By Ken Stern 

From the editor: The day after Earth Day 2024

 

April 24, 2024



Monday was the 54th anniversary of Earth Day, organized in 1970 as a teach-in on college campuses to emphasize the harm out-of-control pollution has on human health as well as the environment. In typical homo sapiens fashion, giant inflatable earth balls got tossed around, guitars were played and laughter and music filled the air. So, for 50 years the seriousness of human-fueled devastation danced with the joy of opening our eyes to the beauty and wonders of the natural world.

“It is only a little planet / but how beautiful it is” the poet Robinson Jeffers wrote over 75 years ago. It is, and the wonderous miracle of life is slowly tipping into catastrophe around this globe.

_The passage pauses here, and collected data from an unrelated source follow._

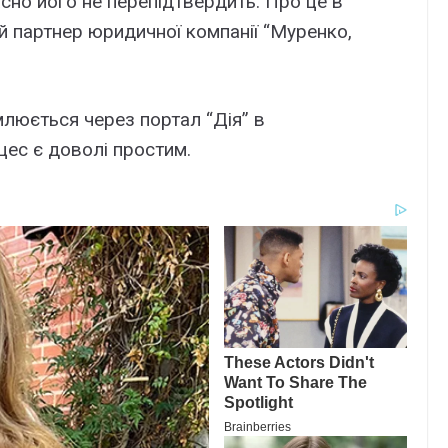
сно його не перепідтвердить. Про це в
 партнер юридичної компанії “Муренко,
люється через портал “Дія” в
цес є доволі простим.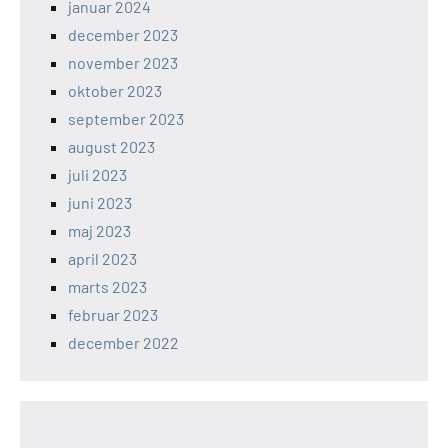
januar 2024
december 2023
november 2023
oktober 2023
september 2023
august 2023
juli 2023
juni 2023
maj 2023
april 2023
marts 2023
februar 2023
december 2022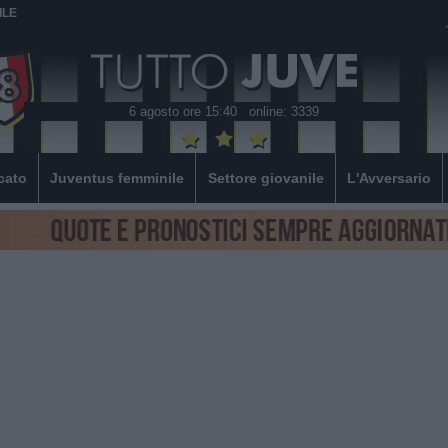
ILE
6 agosto ore 15:40
online: 3339
cato
Juventus femminile
Settore giovanile
L'Avversario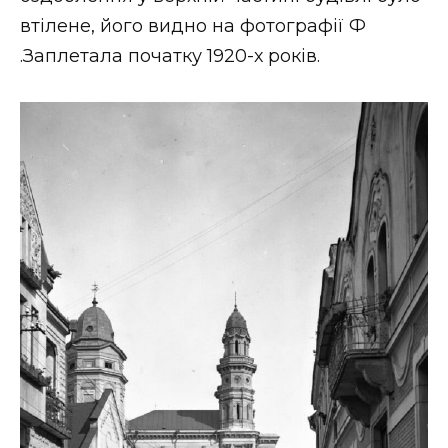
втілене, його видно на фотографії Ф
.Заплетала початку 1920-х років.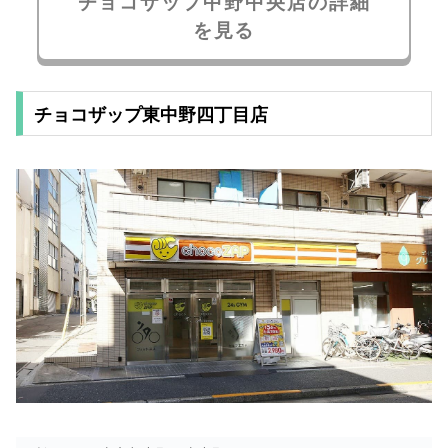
チョコザップ中野中央店の詳細
を見る
チョコザップ東中野四丁目店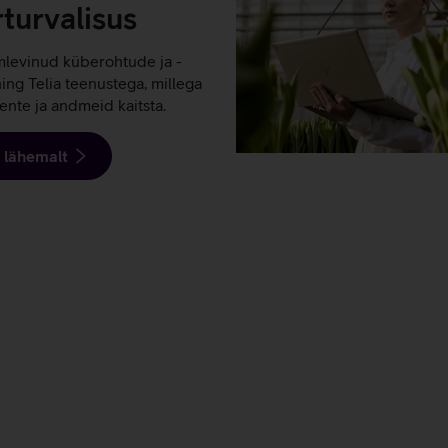
turvalisus
levinud küberohtude ja -
ning Telia teenustega, millega
iente ja andmeid kaitsta.
 lähemalt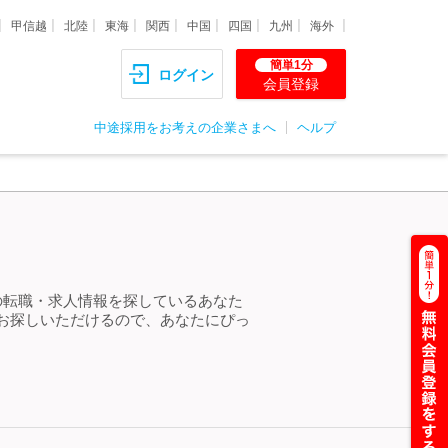
甲信越
北陸
東海
関西
中国
四国
九州
海外
簡単1分
ログイン
会員登録
中途採用をお考えの企業さまへ
ヘルプ
の転職・求人情報を探しているあなた
お探しいただけるので、あなたにぴっ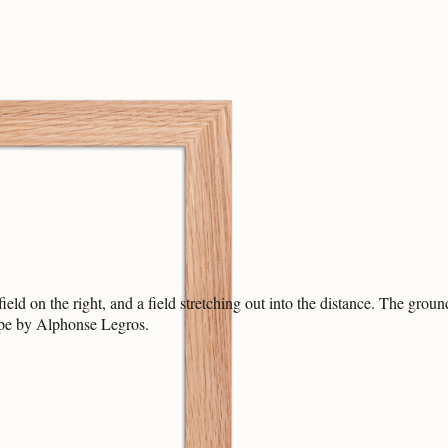
field on the right, and a field stretching out into the distance. The gro
cape by Alphonse Legros.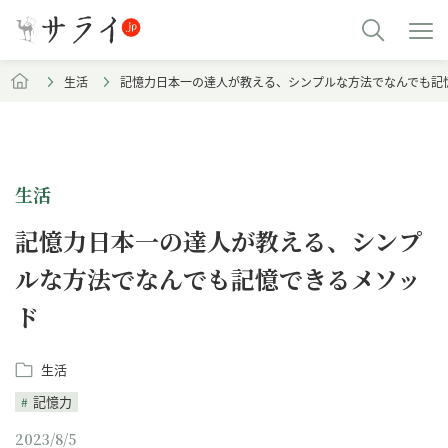
生活
記憶力日本一の達人が教える、シンプルな方法でなんでも記
生活
記憶力日本一の達人が教える、シンプ
ルな方法でなんでも記憶できるメソッ
ド
生活
記憶力
2023/8/5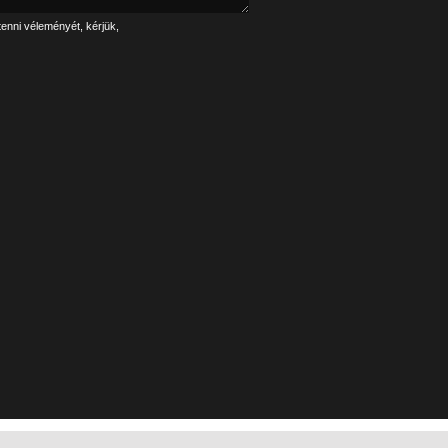
tenni véleményét, kérjük,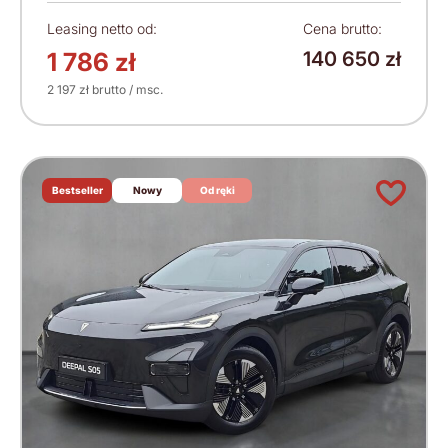
Leasing netto od:
Cena brutto:
1 786 zł
140 650 zł
2 197 zł brutto / msc.
Bestseller
Nowy
Od ręki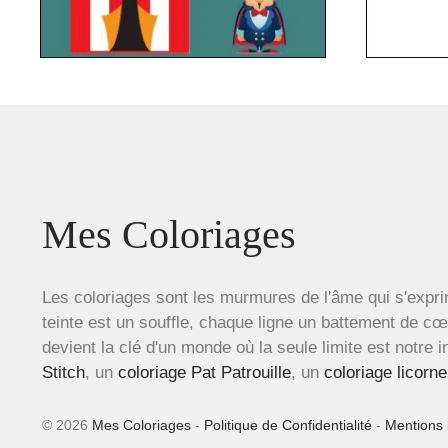
Mes Coloriages
Les coloriages sont les murmures de l'âme qui s'expri
teinte est un souffle, chaque ligne un battement de c
devient la clé d'un monde où la seule limite est notre 
Stitch
, un
coloriage Pat Patrouille
, un
coloriage licorne
© 2026
Mes Coloriages
-
Politique de Confidentialité
-
Mentions 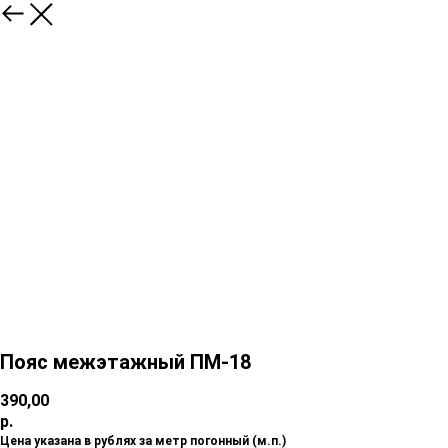
Пояс межэтажный ПМ-18
390,00
р.
Цена указана в рублях за метр погонный (м.п.)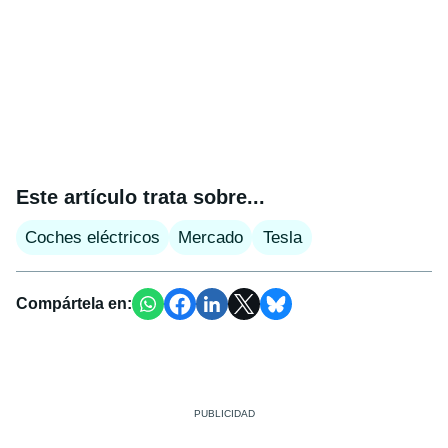
Este artículo trata sobre...
Coches eléctricos
Mercado
Tesla
Compártela en: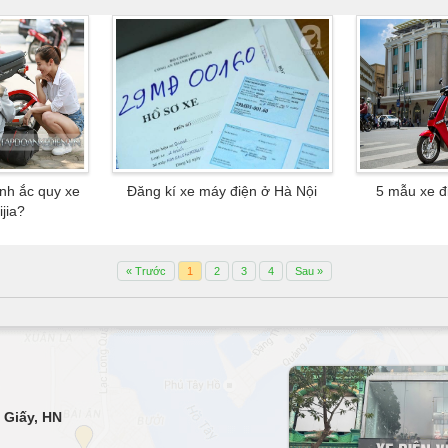
ình ắc quy xe
Đăng kí xe máy điện ở Hà Nội
5 mẫu xe đi
jia?
« Trước
1
2
3
4
Sau »
 Giấy, HN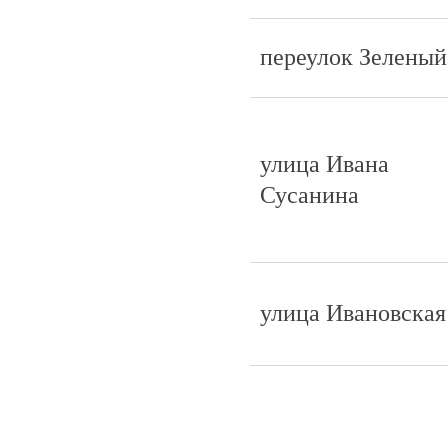
переулок Зеленый
улица Ивана
Сусанина
улица Ивановская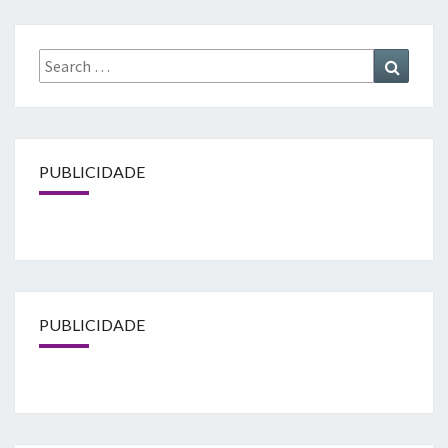
Search
Search
for:
PUBLICIDADE
PUBLICIDADE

Last week, on April 16, Washington’s state Department of Ecology declared the entire state in drought except for a small sliver of South Puget Sound. The entire state! In April. Remember when April showers brought May flowers? Now there are many fewer April showers as the climate changes dramatically (summary, page 8).

As the planet takes another loop around the sun, it is hard to get past the small individual hours of living. An existential threat exhausts the mind as well as the soul. The hottest-year-ever record keeps getting broken. We keep driving to the grocery store.

Too many American corporations and governments are giving lip service to sustainability while insanely pursuing the status quo, the policies and politics of yesterday, the 20th century. What, is their whistling in the dark an intention to wait the changing environment out, until we miraculously return to the good old days? Supposedly a famous baseball player said decades ago, “Let’s use it all up before we run out.”

The existential threat of climate change is one reality, parsed by facts, data, studies and science. Others in our nation are most heated up by the dangers they see in out-of-control immigration. They certainly have numbers on their side, as more and more people flee to find refuge in this, the greatest country in the world. Who wouldn’t come here? All of our ancestors did, unless we are indigenous.

But whatever drives this passion against immigrants, be it anger, fear, worry or patriotism, and whether the concern is at our southern border or our own neighborhoods – though not so much in Skagit County, where the foreign-born are mostly working hard in the fields, our yards or in or on our homes – immigrants will not bring about ecosystem collapse.

Between a dry, fiery or storm-swept countryside and a land swarming with people looking for paradise, many of us cannot find or measure the threats as being equal.

That is one reason to hold elections, so the majority of people casting their ballots can win that one day on deciding what is important.

What odd people live on this small, beautiful planet.